▶ _PROBLEM TO WORK ON_
Everything from the line that contains "Полная масса: 501 кг" to the end of the listing below, both ends included, is to be transcribed word for word, and nothing else.

▼

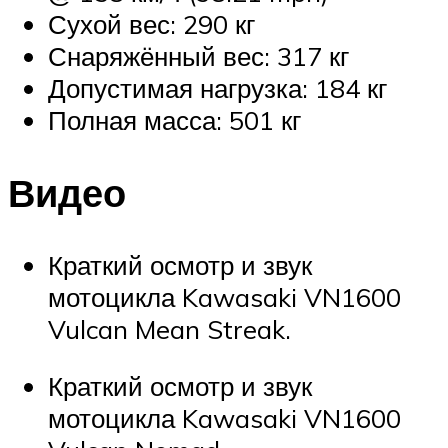
Сухой вес: 290 кг
Снаряжённый вес: 317 кг
Допустимая нагрузка: 184 кг
Полная масса: 501 кг
Видео
Краткий осмотр и звук
мотоцикла Kawasaki VN1600
Vulcan Mean Streak.
Краткий осмотр и звук
мотоцикла Kawasaki VN1600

▲

▶ _RESPONSE TO THE EXERCISE_
Полная масса: 501 кг
Видео
Краткий осмотр и звук
мотоцикла Kawasaki VN1600
Vulcan Mean Streak.
Краткий осмотр и звук
мотоцикла Kawasaki VN1600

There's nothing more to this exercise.